First, I thought he would forget to send it. I had seen his office enough to worry that the forms just might get lost. I had also been his advisee during a semester when he forgot to turn in our chapel attendance, leaving us all to explain to our parents that, yes, we were attending chapel.
Second, I wasn’t sure he even knew my first name, as I had never heard him use it. In class, he called us all by our last names, often slapping or thumping the desk before calling on us—“Brown! What do you think about that?” When I confessed to him later that I didn’t think he knew my name, he explained to me that where he was from—both in terms of time and place—using someone’s last name was a mark of respect; using the first name was taking a liberty he did not assume.
In my first class with Dibble after I had become an English major, American Literature I, I was having trouble making the transition to upper-level English courses. I had not been a particularly strong student in English, changing my major from both math and Bible mainly because I wanted to be more like Dibble and I had no idea what else I would do, so I often found myself lost in class.
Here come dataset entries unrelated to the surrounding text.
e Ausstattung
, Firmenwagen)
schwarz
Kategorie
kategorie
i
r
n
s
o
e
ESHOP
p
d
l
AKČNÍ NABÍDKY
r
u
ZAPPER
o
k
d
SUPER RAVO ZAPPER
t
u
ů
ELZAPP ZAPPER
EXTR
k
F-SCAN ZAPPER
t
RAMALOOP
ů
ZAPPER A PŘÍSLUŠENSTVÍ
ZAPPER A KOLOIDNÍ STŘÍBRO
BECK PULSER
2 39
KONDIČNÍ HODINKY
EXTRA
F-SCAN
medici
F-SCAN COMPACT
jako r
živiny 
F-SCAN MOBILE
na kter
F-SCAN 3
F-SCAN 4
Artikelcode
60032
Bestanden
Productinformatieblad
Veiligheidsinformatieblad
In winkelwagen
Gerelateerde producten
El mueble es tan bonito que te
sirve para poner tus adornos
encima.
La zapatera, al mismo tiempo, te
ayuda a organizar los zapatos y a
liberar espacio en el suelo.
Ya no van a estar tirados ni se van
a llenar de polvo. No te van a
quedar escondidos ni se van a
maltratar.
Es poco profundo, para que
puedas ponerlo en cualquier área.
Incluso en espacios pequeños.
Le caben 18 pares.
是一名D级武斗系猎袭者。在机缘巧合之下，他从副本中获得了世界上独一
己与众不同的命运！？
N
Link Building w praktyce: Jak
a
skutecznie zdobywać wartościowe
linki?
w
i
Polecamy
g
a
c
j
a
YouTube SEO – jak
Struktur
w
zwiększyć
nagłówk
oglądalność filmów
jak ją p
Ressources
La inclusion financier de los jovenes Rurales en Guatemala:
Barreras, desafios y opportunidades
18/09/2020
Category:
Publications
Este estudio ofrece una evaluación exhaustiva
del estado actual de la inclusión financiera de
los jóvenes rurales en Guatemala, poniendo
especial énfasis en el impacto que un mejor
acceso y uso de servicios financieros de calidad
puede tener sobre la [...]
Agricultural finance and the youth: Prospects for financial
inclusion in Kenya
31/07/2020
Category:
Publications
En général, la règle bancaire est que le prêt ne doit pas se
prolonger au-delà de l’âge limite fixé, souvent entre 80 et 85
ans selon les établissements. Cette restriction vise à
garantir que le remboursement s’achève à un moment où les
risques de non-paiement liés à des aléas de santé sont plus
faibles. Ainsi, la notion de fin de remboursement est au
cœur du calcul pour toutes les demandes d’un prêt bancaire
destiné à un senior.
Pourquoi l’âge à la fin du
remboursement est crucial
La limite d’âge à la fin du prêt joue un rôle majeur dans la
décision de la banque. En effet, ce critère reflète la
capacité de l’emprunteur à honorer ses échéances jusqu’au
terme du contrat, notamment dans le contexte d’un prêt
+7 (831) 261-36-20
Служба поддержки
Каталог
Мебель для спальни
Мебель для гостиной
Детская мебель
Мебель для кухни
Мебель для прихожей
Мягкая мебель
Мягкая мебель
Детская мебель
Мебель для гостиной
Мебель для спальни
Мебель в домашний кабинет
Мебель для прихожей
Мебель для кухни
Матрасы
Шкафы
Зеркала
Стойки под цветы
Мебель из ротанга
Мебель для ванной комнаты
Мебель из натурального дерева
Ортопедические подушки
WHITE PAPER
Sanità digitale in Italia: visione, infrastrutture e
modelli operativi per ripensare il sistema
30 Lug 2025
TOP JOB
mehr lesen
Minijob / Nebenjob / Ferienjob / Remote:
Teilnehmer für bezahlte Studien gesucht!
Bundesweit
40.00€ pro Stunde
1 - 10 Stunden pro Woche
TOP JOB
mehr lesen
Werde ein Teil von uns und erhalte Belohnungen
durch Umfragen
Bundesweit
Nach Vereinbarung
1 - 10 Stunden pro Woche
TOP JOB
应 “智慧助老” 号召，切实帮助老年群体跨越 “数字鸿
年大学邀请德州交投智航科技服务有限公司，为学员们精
Unfortunately, I was often not smart enough to realize this, so I would simply argue with him. When we were discussing Walt Whitman, we came to the part in “Song of Myself” where he is discussing his view of the afterlife, the pleasant view of death Whitman had:
I bequeath myself to the dirt to grow from the grass I love,
If you want me again look for me under your boot-soles
You will hardly know who I am or what I mean,
But I shall be good health to you nevertheless,
And filter and fibre your blood.
Failing to fetch me at first keep encouraged,
Missing me one place search another,
I stop somewhere waiting for you. (74 in Norton vol. C)
I was rather angry about this passage, and I said, probably too loudly, “How does he know? He wasn’t dead when he wrote this, so how could he know?” Dibble responded calmly, “You ask me how I know he lives?” He knew I knew that hymn and that I had, until just that semester, been a Bible major. With one line from one hymn he reminded me that there are different kinds of faith, that Whitman had his faith, just as I had mine. I responded, much more kindly than it now sounds, “Just shut up and teach the class.” And he did, of course.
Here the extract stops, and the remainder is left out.